AI-based predictions of the three-dimensional structures of nearly every cataloged protein known to science have been made by DeepMind and the EMBL European Bioinformatics Institute (EMBL-EBI). The catalog is freely and openly accessible to the scientific community, via the AlphaFold Protein Structure Database.
Both organizations hope the expanded database will continue to increase our understanding of biology, helping countless other scientists in their work as they strive to address global challenges.
This major milestone marks the expansion of the database by approximately 200 times. It has grown from almost a million protein structures to more than 200 million and now covers almost every organism on Earth whose genome has been sequenced. Predicted structures for a wide range of species, including plants, bacteria, animals and other organisms, are now included in the expanded database. This opens new avenues of research in the life sciences that will impact global challenges including sustainability, food insecurity and neglected diseases.
Now a predicted structure will be available for virtually every protein sequence in the UniProt protein database.

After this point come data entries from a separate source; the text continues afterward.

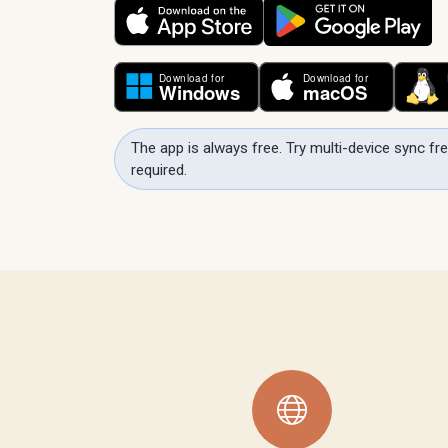
The app is always free. Try multi-device sync fre
required.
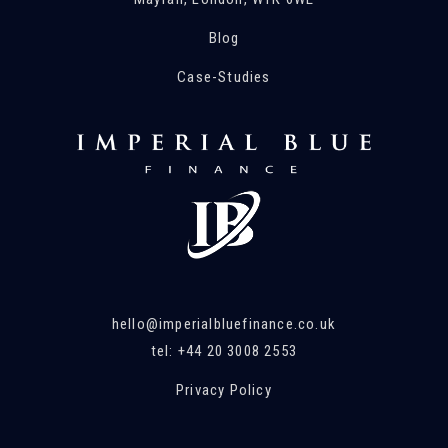
Blog
Case-Studies
hello@imperialbluefinance.co.uk
tel: +44 20 3008 2553
Privacy Policy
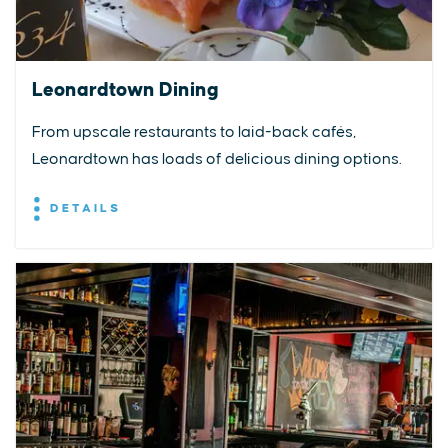
Leonardtown Dining
From upscale restaurants to laid-back cafés,
Leonardtown has loads of delicious dining options.
DETAILS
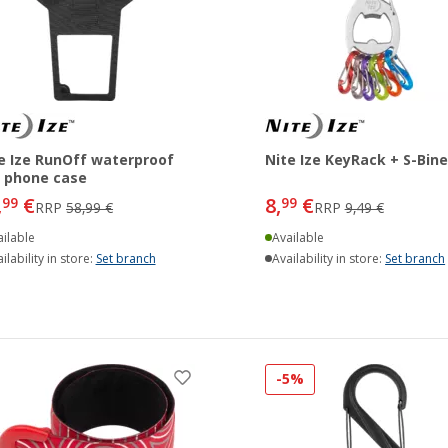
e Ize RunOff waterproof
Nite Ize KeyRack + S-Bine
l phone case
,
€
8,
€
99
99
RRP
58,99 €
RRP
9,49 €
ilable
Available
ilability in store:
Set branch
Availability in store:
Set branch
-5%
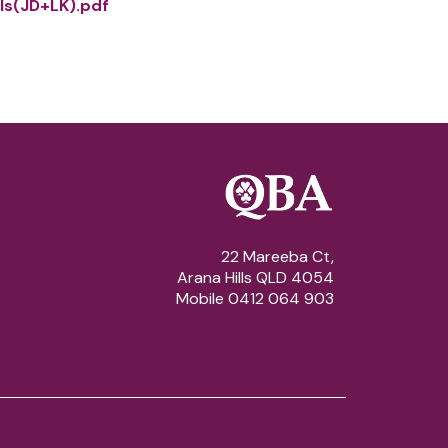
ls(JD+LK).pdf
22 Mareeba Ct,
Arana Hills QLD 4054
Mobile 0412 064 903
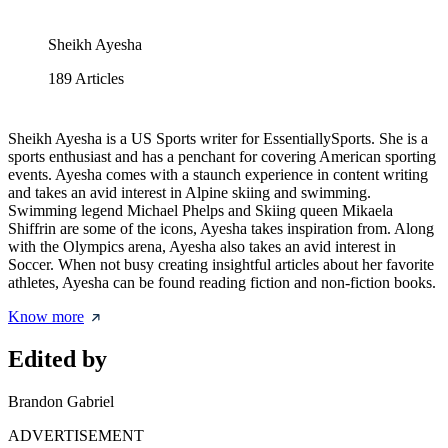
Sheikh Ayesha
189
Articles
Sheikh Ayesha is a US Sports writer for EssentiallySports. She is a
sports enthusiast and has a penchant for covering American sporting
events. Ayesha comes with a staunch experience in content writing
and takes an avid interest in Alpine skiing and swimming.
Swimming legend Michael Phelps and Skiing queen Mikaela
Shiffrin are some of the icons, Ayesha takes inspiration from. Along
with the Olympics arena, Ayesha also takes an avid interest in
Soccer. When not busy creating insightful articles about her favorite
athletes, Ayesha can be found reading fiction and non-fiction books.
Know more
Edited by
Brandon Gabriel
ADVERTISEMENT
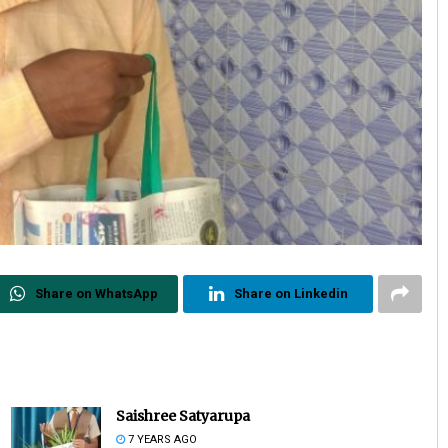
Share on WhatsApp
Share on Linkedin
Saishree Satyarupa
7 YEARS AGO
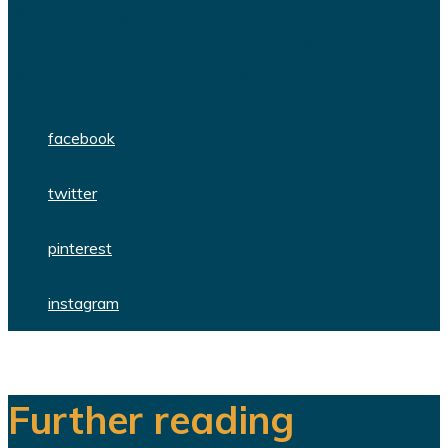
We are a team of dedicated
professionals delivering high quality
WordPress themes and plugins.
facebook
twitter
pinterest
instagram
Further reading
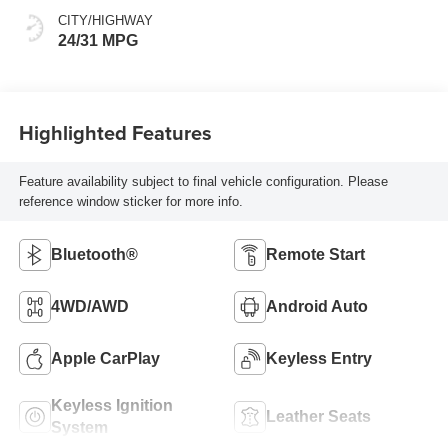
CITY/HIGHWAY
24/31 MPG
Highlighted Features
Feature availability subject to final vehicle configuration. Please
reference window sticker for more info.
Bluetooth®
Remote Start
4WD/AWD
Android Auto
Apple CarPlay
Keyless Entry
Keyless Ignition
Leather Seats
System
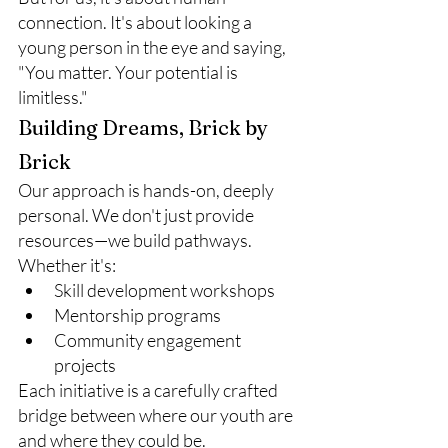
connection. It's about looking a 
young person in the eye and saying, 
"You matter. Your potential is 
limitless."
Building Dreams, Brick by 
Brick
Our approach is hands-on, deeply 
personal. We don't just provide 
resources—we build pathways. 
Whether it's:
Skill development workshops
Mentorship programs
Community engagement 
projects
Each initiative is a carefully crafted 
bridge between where our youth are 
and where they could be.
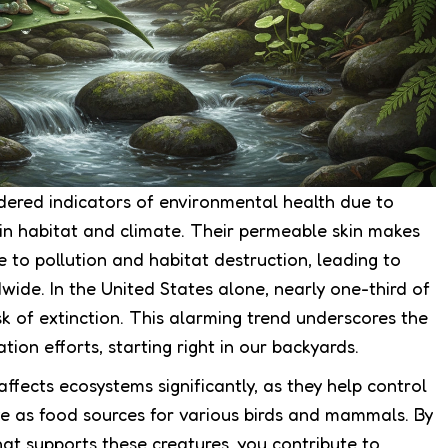
dered indicators of environmental health due to
s in habitat and climate. Their permeable skin makes
e to pollution and habitat destruction, leading to
wide. In the United States alone, nearly one-third of
sk of extinction. This alarming trend underscores the
ion efforts, starting right in our backyards.
ffects ecosystems significantly, as they help control
ve as food sources for various birds and mammals. By
at supports these creatures, you contribute to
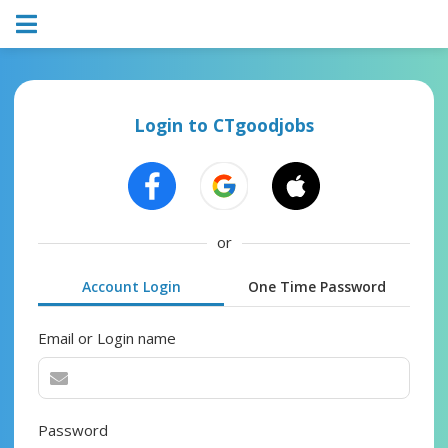
Login to CTgoodjobs
or
Account Login
One Time Password
Email or Login name
Password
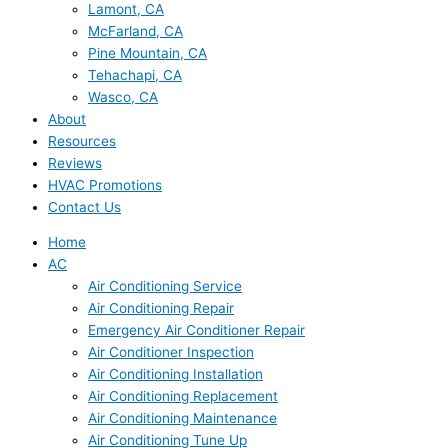
Lamont, CA
McFarland, CA
Pine Mountain, CA
Tehachapi, CA
Wasco, CA
About
Resources
Reviews
HVAC Promotions
Contact Us
Home
AC
Air Conditioning Service
Air Conditioning Repair
Emergency Air Conditioner Repair
Air Conditioner Inspection
Air Conditioning Installation
Air Conditioning Replacement
Air Conditioning Maintenance
Air Conditioning Tune Up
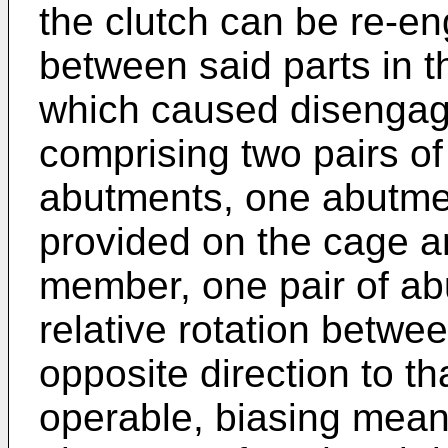
the clutch can be re-en
between said parts in th
which caused disengag
comprising two pairs o
abutments, one abutmen
provided on the cage a
member, one pair of ab
relative rotation betwee
opposite direction to th
operable, biasing mean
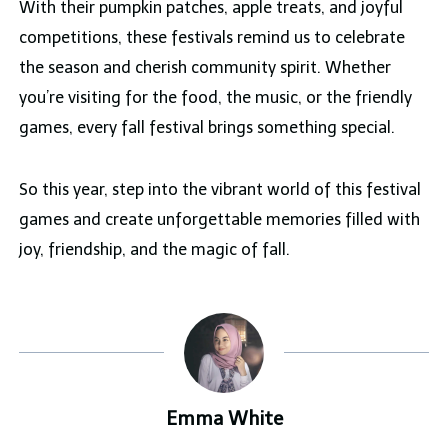
With their pumpkin patches, apple treats, and joyful
competitions, these festivals remind us to celebrate
the season and cherish community spirit. Whether
you’re visiting for the food, the music, or the friendly
games, every fall festival brings something special.
So this year, step into the vibrant world of this festival
games and create unforgettable memories filled with
joy, friendship, and the magic of fall.
Emma White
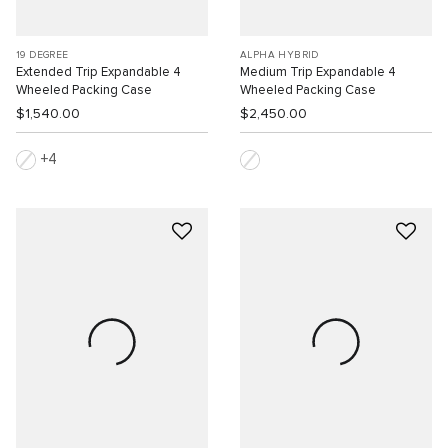
19 DEGREE
ALPHA HYBRID
Extended Trip Expandable 4
Medium Trip Expandable 4
Wheeled Packing Case
Wheeled Packing Case
$1,540.00
$2,450.00
4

This release will also open up new avenues of research, including supporting bioinformatics and computational work by allowing scientists to potentially spot patterns and trends in the database.
“AlphaFold now offers a 3D view of the protein universe,” said Edith Heard, CEO of EMBL. “The popularity and growth of the AlphaFold database is testament to the success of the collaboration between DeepMind and EMBL. This shows us a glimpse of the power of multidisciplinary science.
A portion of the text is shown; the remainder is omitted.